EXERCISE PROMPT:
Your answer must be every line of the data that holds the string "used".

━━ DATA TO PROCESS

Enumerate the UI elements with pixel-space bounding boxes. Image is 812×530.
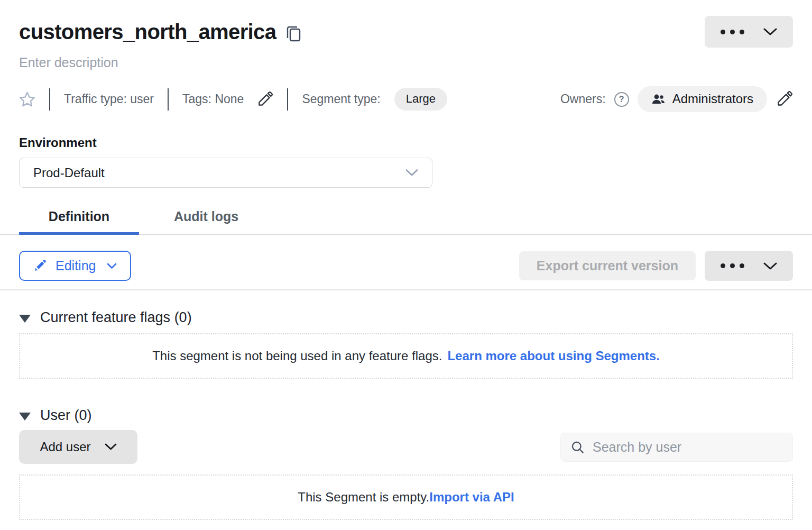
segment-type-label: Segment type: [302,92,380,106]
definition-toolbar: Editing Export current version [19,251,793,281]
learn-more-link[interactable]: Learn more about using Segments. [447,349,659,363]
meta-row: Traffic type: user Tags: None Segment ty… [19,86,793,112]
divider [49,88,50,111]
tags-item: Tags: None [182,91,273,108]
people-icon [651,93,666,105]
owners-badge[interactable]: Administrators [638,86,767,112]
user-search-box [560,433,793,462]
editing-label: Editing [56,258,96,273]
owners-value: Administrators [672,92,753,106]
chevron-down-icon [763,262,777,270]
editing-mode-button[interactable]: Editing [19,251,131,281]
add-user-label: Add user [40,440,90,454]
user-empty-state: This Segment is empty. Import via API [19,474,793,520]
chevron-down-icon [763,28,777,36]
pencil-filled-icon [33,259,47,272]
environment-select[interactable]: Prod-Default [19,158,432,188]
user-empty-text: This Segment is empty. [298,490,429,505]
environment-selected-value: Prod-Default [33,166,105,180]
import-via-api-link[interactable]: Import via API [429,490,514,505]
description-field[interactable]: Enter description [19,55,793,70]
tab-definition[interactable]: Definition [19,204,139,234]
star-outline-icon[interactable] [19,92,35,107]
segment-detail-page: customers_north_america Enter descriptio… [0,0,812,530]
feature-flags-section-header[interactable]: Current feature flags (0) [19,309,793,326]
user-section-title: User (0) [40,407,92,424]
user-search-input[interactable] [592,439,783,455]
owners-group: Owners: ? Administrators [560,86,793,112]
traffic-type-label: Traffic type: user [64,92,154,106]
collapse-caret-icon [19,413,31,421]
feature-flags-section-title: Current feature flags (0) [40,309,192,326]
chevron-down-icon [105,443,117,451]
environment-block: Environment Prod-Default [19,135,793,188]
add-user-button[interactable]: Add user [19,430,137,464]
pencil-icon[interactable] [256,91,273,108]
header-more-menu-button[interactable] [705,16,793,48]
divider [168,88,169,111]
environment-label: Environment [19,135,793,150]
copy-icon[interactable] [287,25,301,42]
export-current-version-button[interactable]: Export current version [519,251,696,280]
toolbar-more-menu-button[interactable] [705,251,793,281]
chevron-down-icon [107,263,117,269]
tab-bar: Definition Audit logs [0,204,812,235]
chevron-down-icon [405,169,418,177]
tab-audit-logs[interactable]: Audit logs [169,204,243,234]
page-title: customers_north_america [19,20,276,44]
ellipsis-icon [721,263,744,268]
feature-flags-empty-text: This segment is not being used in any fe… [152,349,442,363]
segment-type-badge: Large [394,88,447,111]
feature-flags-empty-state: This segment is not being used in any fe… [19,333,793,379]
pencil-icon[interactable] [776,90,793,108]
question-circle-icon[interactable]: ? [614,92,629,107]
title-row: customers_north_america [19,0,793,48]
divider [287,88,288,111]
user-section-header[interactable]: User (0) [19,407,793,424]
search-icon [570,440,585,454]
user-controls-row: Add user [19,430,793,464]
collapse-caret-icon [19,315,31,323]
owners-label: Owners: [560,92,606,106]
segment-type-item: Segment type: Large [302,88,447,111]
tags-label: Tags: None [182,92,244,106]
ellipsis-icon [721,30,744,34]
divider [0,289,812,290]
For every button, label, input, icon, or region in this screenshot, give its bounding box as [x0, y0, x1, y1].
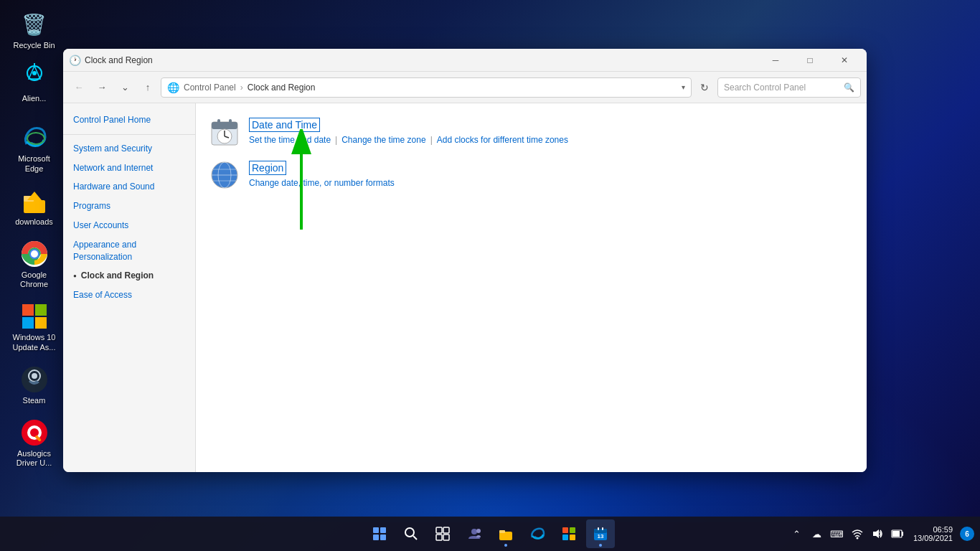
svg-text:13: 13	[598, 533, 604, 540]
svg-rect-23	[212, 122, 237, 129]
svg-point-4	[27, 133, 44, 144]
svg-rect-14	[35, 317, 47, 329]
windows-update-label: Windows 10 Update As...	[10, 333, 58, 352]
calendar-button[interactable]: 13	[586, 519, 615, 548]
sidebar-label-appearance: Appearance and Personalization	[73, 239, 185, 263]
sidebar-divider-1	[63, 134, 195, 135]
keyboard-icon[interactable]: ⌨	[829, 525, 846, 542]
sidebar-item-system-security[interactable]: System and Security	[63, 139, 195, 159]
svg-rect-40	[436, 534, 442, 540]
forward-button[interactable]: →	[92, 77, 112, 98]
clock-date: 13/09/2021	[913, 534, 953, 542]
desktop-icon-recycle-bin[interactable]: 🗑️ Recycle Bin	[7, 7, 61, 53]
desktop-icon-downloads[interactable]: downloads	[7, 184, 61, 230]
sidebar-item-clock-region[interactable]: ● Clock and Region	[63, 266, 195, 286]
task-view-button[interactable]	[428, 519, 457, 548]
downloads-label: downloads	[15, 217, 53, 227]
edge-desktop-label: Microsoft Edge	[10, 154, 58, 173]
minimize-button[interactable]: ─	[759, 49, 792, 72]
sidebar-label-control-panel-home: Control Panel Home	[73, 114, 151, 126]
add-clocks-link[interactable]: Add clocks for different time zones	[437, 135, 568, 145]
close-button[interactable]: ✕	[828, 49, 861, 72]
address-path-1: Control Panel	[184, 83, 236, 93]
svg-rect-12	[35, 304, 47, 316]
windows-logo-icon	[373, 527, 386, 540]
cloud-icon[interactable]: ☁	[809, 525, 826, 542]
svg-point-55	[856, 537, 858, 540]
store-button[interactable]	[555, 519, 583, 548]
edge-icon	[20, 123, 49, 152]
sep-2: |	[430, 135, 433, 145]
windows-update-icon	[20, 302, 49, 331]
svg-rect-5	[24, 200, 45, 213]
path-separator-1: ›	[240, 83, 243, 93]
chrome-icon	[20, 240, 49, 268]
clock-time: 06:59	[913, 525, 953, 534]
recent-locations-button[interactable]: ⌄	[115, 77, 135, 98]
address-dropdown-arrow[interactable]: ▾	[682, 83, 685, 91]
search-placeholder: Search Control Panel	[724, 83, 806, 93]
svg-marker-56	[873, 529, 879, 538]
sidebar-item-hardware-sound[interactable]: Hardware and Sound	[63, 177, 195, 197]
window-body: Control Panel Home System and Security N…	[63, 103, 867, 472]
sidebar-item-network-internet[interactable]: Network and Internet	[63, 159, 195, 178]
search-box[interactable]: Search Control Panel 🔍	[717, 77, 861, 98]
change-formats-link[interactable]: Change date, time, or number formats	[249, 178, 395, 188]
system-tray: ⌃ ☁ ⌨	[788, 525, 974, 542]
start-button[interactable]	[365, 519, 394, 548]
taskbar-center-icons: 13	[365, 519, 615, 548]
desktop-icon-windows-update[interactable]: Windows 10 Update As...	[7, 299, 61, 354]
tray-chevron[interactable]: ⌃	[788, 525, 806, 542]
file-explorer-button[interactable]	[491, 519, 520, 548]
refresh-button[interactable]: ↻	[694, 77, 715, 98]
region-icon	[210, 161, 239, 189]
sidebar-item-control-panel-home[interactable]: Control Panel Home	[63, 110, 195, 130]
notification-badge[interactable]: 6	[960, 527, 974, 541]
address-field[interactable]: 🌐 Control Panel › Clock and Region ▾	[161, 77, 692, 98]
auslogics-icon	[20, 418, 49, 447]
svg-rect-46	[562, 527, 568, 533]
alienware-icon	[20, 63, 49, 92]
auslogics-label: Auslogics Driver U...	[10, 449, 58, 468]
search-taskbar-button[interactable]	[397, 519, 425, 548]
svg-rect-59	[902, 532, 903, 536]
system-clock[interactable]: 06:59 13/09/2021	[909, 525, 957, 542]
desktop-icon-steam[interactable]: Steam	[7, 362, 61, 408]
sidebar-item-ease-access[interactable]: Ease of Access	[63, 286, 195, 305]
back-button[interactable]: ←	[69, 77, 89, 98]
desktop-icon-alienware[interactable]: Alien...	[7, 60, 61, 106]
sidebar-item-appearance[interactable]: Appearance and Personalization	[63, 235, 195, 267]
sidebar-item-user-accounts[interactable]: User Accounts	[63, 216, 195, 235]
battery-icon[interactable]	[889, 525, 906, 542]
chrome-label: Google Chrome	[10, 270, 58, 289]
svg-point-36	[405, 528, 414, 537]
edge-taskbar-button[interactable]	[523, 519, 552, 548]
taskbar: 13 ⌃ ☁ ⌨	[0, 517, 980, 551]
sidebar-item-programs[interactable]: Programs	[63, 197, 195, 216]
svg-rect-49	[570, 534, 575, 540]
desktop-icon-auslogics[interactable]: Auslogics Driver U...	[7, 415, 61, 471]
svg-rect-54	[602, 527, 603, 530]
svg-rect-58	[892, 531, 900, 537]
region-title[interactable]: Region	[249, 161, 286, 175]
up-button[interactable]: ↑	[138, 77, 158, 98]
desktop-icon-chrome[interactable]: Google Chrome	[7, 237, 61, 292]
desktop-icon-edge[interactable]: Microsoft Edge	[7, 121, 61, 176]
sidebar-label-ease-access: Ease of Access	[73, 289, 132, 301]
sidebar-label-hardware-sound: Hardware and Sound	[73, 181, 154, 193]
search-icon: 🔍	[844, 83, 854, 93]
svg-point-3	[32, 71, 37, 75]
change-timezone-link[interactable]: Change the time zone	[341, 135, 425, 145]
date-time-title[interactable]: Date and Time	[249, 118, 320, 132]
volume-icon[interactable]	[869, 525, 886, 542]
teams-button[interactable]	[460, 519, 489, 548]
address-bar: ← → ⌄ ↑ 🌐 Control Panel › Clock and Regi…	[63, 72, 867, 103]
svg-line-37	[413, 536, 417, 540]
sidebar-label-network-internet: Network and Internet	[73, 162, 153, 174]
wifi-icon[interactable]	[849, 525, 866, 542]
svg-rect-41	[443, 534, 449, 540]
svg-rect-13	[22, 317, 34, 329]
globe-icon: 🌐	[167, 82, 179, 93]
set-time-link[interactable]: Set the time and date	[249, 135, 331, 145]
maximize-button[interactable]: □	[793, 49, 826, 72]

━━━━

EXERCISE SOLUTION:
feature-flags-empty-text: This segment is not being used in any fe… [152,349,442,363]
feature-flags-empty-state: This segment is not being used in any fe… [19,333,793,379]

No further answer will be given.